Crítico de cinema desde 2004, Bruno Carmelo já passou por diversos veículos de comunicação, como AdoroCinema, Papo de Cinema, Le Monde Diplomatique Brasil e Rua – Revista Universitária do Audiovisual, além de ser mestre em teoria de cinema pela Universidade Sorbonne Nouvelle – Paris III. Ao longo de sua trajetória, também se tornou membro da ABRACCINE (Associação Brasileira de Críticos de Cinema), professor de cursos sobre o audiovisual e autor de artigos sobre o cinema. Acompanho o trabalho do Bruno há certo tempo e sabia que viria coisa boa da sua seleção para a coluna. Ele não só contabilizou mais uma menção à Giuletta Masina, tornando-a a atriz mais citada entre os 60 convidados que já passaram por aqui, como selecionou o primeiro trabalho de dublagem citado aqui, no caso, o de Pat Carroll como a inesquecível Ursula de A Pequena Sereia. Confiram abaixo todas as escolhas e comentários!
Giulietta Masina (Noites de Cabíria)
A atriz italiana foi uma das maiores intérpretes da sua geração, capaz de representar a fusão entre o estilo bruto no neo-realismo e as formas mais poéticas de atuação que se abriram ao cinema na Itália. Os livros de História costumam reduzi-la ao rótulo machista de “musa” de Federico Fellini, seu marido. No entanto, Masina também teve participações excelentes em obras de outros realizadores. Noites de Cabíria representou o ápice de sua carreira, não apenas em termos de premiações, mas de composição. A prostituta sonhadora, longe de qualquer idealização de beleza ou sedução, poderia se transformar numa vítima piedosa, excessivamente ingênua. A grande atriz injeta em Cabiria um vigor e uma melancolia impressionantes, mostrando-se excelente tanto nos silêncios quanto nos diálogos, nos instantes sozinha ou cercada de outras prostitutas. O rosto expressivo da artista marcou o imaginário de muitos cinéfilos.

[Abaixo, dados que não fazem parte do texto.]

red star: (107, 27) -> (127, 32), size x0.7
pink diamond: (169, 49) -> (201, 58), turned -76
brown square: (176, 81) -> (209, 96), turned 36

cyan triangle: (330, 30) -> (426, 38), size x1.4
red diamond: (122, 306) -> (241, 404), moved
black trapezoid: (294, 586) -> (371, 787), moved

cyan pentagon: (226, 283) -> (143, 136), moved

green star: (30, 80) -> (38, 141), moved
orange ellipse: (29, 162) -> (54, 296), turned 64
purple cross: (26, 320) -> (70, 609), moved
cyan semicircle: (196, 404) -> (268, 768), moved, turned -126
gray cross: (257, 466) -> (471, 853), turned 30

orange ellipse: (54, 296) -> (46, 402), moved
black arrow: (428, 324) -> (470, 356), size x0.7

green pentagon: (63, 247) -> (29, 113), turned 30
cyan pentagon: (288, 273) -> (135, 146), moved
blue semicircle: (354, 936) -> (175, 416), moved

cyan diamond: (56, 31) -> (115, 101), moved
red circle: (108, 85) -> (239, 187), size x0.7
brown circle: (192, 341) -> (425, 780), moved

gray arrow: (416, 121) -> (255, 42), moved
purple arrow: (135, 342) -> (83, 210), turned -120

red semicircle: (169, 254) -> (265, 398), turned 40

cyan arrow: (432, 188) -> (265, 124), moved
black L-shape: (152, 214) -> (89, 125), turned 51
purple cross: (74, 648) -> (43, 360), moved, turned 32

Joanne Woodward (O Preço da Solidão)
A propósito de atrizes trabalhando com seus maridos, Joanne Woodward comprovou o imenso talento para papéis complexos e ingratos ao trabalhar com Paul Newman, enquanto diretor – com o diferencial, neste caso, de que ela sempre conquistou maior reconhecimento popular e crítico, enquanto atriz, do que o marido na função de diretor. Este belíssimo filme, de título muito mais intrigante originalmente do que na pálida tradução brasileira (algo como O Efeito dos Raios Gama nos Cravos-de-Defunto), é inteiramente focado na mulher histriônica e agressiva, considerada pelos vizinhos como a louca da cidade, para o desespero e vergonha das filhas. Ora, o espectador é convidado aos poucos a descobrir o motivo pelo qual se porta com tamanha violência com o meio ao redor. Woodward equilibra o teor da atuação de modo a provocar comoção por uma figura controversa, triste, que expressa um amor abusivo por ser a única maneira que aprendeu a amar. Beatrice é uma das grandes personagens da história do cinema, e a cena em que esta mãe visita a peça da filha na escola, gritando com todos ao redor (“Meu coração está cheio!”) representa um dos instantes mais fortes e dolorosos do cinema norte-americano.
Pat Carroll (A Pequena Sereia)
Assim como a história do cinema valoriza muito mais a imagem do que o som, a apreciação de atores também está mais ligada ao trabalho de corpo do que ao trabalho de voz. Ora, o cinema trouxe atuações brilhantes de voz original, algo indispensável a tantas animações clássicas. Pat Carroll foi uma figura essencial neste processo, e caso as premiações reconhecessem seu devido valor, ela seria listada no panteão de grandes intérpretes do cinema. Em especial, construiu a vilã Ursula, uma das melhores personagens da história do cinema animado, em A Pequena Sereia. Carroll injeta sedução, malícia, agressividade e uma dose inesperada de erotismo (e mesmo homoerotismo) quando o cinema ainda era ingênuo (ou esperto demais) para introduzir tais elementos numa produção familiar sem despertar a ira dos conservadores. Seja cantando ou falando, em tom introvertido ou exaltado, Ursula possui uma variação, uma intensidade e intencionalidade na voz que a situa entre as adversárias mais bem construídas da sétima arte – seja em animação ou live-action. Poor unfortunate souls são aqueles que nunca realmente reconheceram o papel artístico e expressivo da voz de um ator.